Option A: Using The Multi-Language Analyzer

This approach is best when you know the language of each document ahead of time. You’ll pass that information through a dedicated language field during data insertion.

Create a Collection with Multi-Language Analyzer

We’ll create a collection where the "text" field uses different analyzers depending on the language field value.

# --- Option A: Using Multi-Language Analyzer ---
print("\n--- Demonstrating Multi-Language Analyzer ---")

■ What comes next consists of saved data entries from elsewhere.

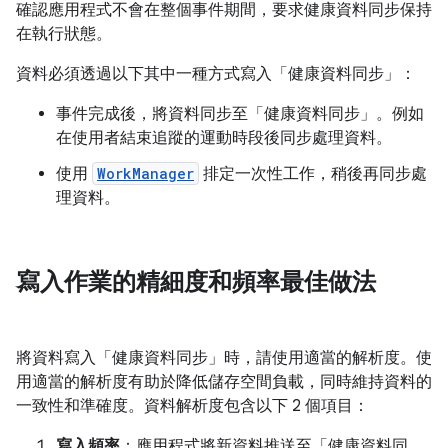
確認應用程式不會在整個事件期間，要求健康資料同步保持
在執行狀態。
資料必須透過以下其中一種方式寫入「健康資料同步」：
事件完成後，將資料同步至「健康資料同步」。例如
在使用者結束追蹤的運動時段後同步處理資料。
使用
WorkManager
排定一次性工作，稍後再同步處
理資料。
寫入作業的精細度和頻率最佳做法
將資料寫入「健康資料同步」時，請使用適當的解析度。使
用適當的解析度有助於降低儲存空間負載，同時維持資料的
一致性和準確度。資料解析度包含以下 2 個項目：
寫入頻率
：應用程式將新資料推送至「健康資料同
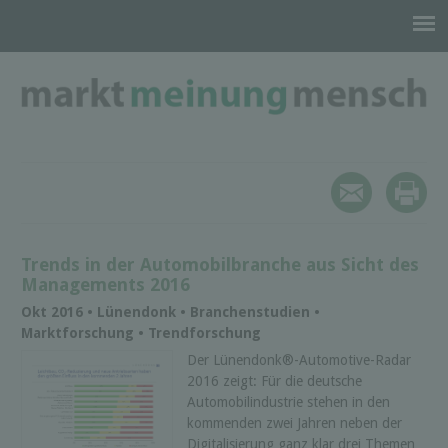
Trends in der Automobilbranche aus Sicht des
Managements 2016
Okt 2016 • Lünendonk • Branchenstudien •
Marktforschung • Trendforschung
Der Lünendonk®-Automotive-Radar
2016 zeigt: Für die deutsche
Automobilindustrie stehen in den
kommenden zwei Jahren neben der
Digitalisierung ganz klar drei Themen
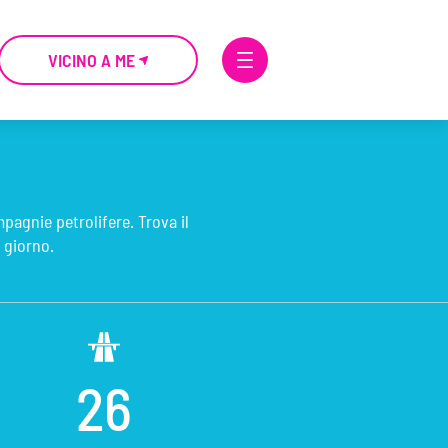
VICINO A ME
mpagnie petrolifere. Trova il
 giorno.
26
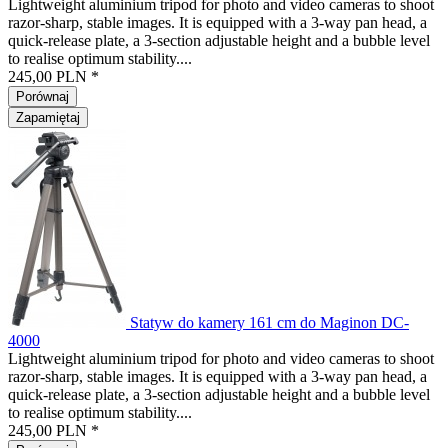
Lightweight aluminium tripod for photo and video cameras to shoot
razor-sharp, stable images. It is equipped with a 3-way pan head, a
quick-release plate, a 3-section adjustable height and a bubble level
to realise optimum stability....
245,00 PLN *
Porównaj
Zapamiętaj
Statyw do kamery 161 cm do Maginon DC-
4000
Lightweight aluminium tripod for photo and video cameras to shoot
razor-sharp, stable images. It is equipped with a 3-way pan head, a
quick-release plate, a 3-section adjustable height and a bubble level
to realise optimum stability....
245,00 PLN *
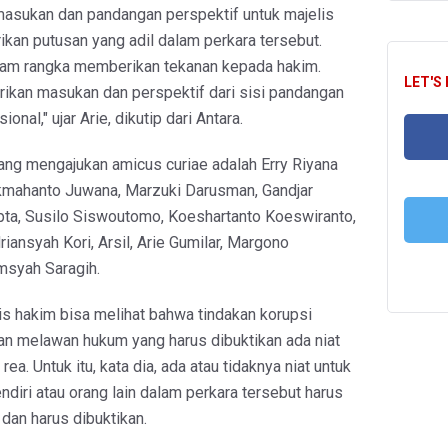
masukan dan pandangan perspektif untuk majelis
kan putusan yang adil dalam perkara tersebut.
alam rangka memberikan tekanan kepada hakim.
LET'S
kan masukan dan perspektif dari sisi pandangan
onal," ujar Arie, dikutip dari Antara.
ang mengajukan amicus curiae adalah Erry Riyana
FA
kmahanto Juwana, Marzuki Darusman, Gandjar
ta, Susilo Siswoutomo, Koeshartanto Koeswiranto,
iansyah Kori, Arsil, Arie Gumilar, Margono
msyah Saragih.
T
is hakim bisa melihat bahwa tindakan korupsi
n melawan hukum yang harus dibuktikan ada niat
rea. Untuk itu, kata dia, ada atau tidaknya niat untuk
diri atau orang lain dalam perkara tersebut harus
h dan harus dibuktikan.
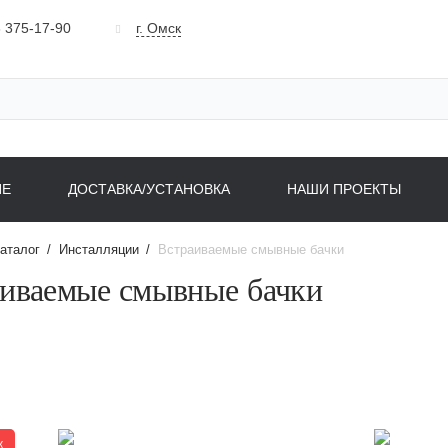
 375-17-90
г. Омск
НЕ
ДОСТАВКА/УСТАНОВКА
НАШИ ПРОЕКТЫ
аталог
/
Инсталляции
/
Встраиваемые смывные бачки
аиваемые смывные бачки
ж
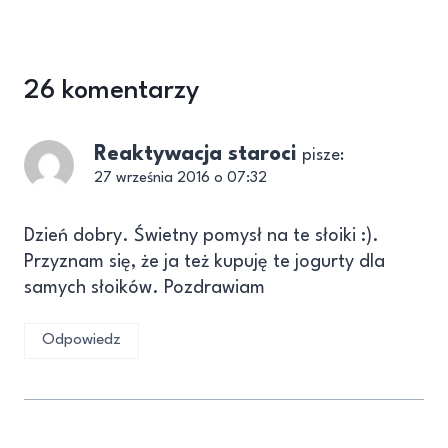
26 komentarzy
Reaktywacja staroci
pisze:
27 września 2016 o 07:32
Dzień dobry. Świetny pomysł na te słoiki :).
Przyznam się, że ja też kupuję te jogurty dla
samych słoików. Pozdrawiam
Odpowiedz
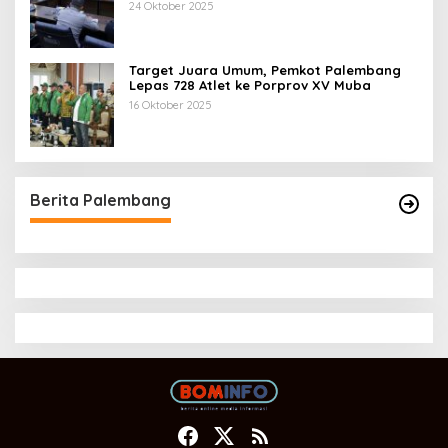
Tahun 2025
24 Oktober 2025
Target Juara Umum, Pemkot Palembang
Lepas 728 Atlet ke Porprov XV Muba
16 Oktober 2025
Berita Palembang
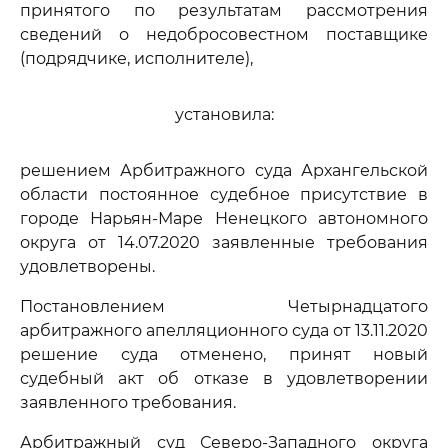
принятого по результатам рассмотрения
сведений о недобросовестном поставщике
(подрядчике, исполнителе),
установила:
решением Арбитражного суда Архангельской
области постоянное судебное присутствие в
городе Нарьян-Маре Ненецкого автономного
округа от 14.07.2020 заявленные требования
удовлетворены.
Постановлением Четырнадцатого
арбитражного апелляционного суда от 13.11.2020
решение суда отменено, принят новый
судебный акт об отказе в удовлетворении
заявленного требования.
Арбитражный суд Северо-Западного округа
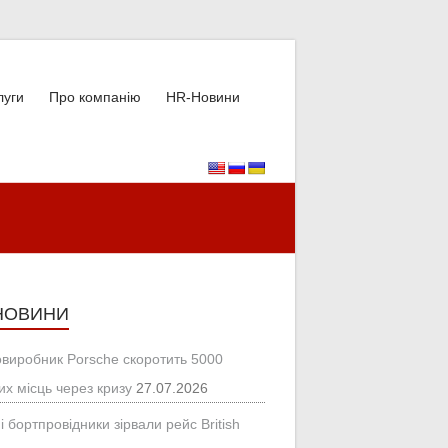
луги
Про компанію
HR-Новини
НОВИНИ
овиробник Porsche скоротить 5000
их місць через кризу
27.07.2026
і бортпровідники зірвали рейс British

# 3A. reate a collection with the Multi Analyzer

mutil_analyzer_params = {
    "by_field": "language",
    "analyzers": analyzers,
}

schema = MilvusClient.create_schema(
    auto_id=True,
    enable_dynamic_field=False,
)
schema.add_field(field_name="id", datatype=DataType.INT64, is_primary=True)# Apply our multi-language analyzer to the 'title' field
schema.add_field(field_name="language", datatype=DataType.VARCHAR, max_length=255, nullable = True)
schema.add_field(field_name="text", datatype=DataType.VARCHAR, max_length=25565, enable_analyzer=True, multi_analyzer_params = mutil_analyzer_params)
schema.add_field(field_name="text_sparse", datatype=DataType.SPARSE_FLOAT_VECTOR) # Bm25 Sparse Vector

# add bm25 function
text_bm25_function = Function(
    name="text_bm25",
    function_type=FunctionType.BM25,
    input_field_names=["text"],
    output_field_names=["text_sparse"],
)
schema.add_function(text_bm25_function)

index_params = client.prepare_index_params()
index_params.add_index(
    field_name="text_sparse",
    index_type="AUTOINDEX", # Use auto index for BM25
    metric_type="BM25",
)

client.create_collection(
    collection_name=COLLECTION_NAME,
    schema=schema,
    index_params=index_params
)
print(f"Collection '{COLLECTION_NAME}' created successfully.")

Insert Multilingual Data and Load Collection

Now insert documents in English and Japanese. The language field tells Milvus which analyzer to use.

# 4A. Insert data for Multi-Language Analyzer and load collection# Insert English and Japanese movie titles, explicitly setting the 'language' field
client.insert(
    collection_name=COLLECTION_NAME,
    data=[
        {"text": "The Lord of the Rings", "language": "English"},
        {"text": "Spirited Away", "language": "English"},
        {"text": "千と千尋の神隠し", "language": "Japanese"}, # This is "Spirited Away" in Japanese
        {"text": "君の名は。", "language": "Japanese"}, # This is "Your Name." in Japanese
    ]
)
print(f"Inserted multilingual data into '{COLLECTION_NAME}'.")

# Load the collection into memory before searching
client.load_collection(collection_name=COLLECTION_NAME)

To search, specify which analyzer to use for the query based on its language.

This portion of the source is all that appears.